- **WORK REQUEST**: Give back each entry exactly as written, apart from the pictures.

- **DATA EXTRACT**:
>>>
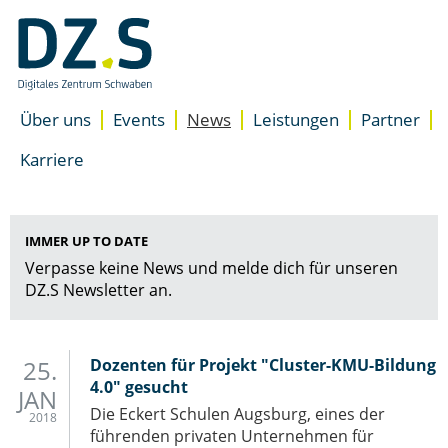
Navigation
überspringen
/
Zum
Inhalt
Über uns
Events
News
Leistungen
Partner
Unterstützung
Standorte
Übersicht
Karriere
Accelerator für Gründer
Presse
Newsletter
Accelerator für Unterne
Team
Besser starten
IMMER UP TO DATE
DZ.S Coaching
Verpasse keine News und melde dich für unseren
EXIST-Gründungsnetzwer
DZ.S Newsletter an.
Expertenrat
Space
Coworking Space
25.
Dozenten für Projekt "Cluster-KMU-Bildung
Meeting- & Eventräume m
4.0" gesucht
JAN
Start-up Büroräume
Die Eckert Schulen Augsburg, eines der
2018
führenden privaten Unternehmen für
<<<
- **OUTPUT FOR THIS EXERCISE**:
Navigation
überspringen
/
Zum
Inhalt
Über uns
Events
News
Leistungen
Partner
Unterstützung
Standorte
Übersicht
Karriere
Accelerator für Gründer
Presse
Newsletter
Accelerator für Unterne
Team
Besser starten
IMMER UP TO DATE
DZ.S Coaching
Verpasse keine News und melde dich für unseren
EXIST-Gründungsnetzwer
DZ.S Newsletter an.
Expertenrat
Space
Coworking Space
25.
Dozenten für Projekt "Cluster-KMU-Bildung
Meeting- & Eventräume m
4.0" gesucht
JAN
Start-up Büroräume
Die Eckert Schulen Augsburg, eines der
2018
führenden privaten Unternehmen für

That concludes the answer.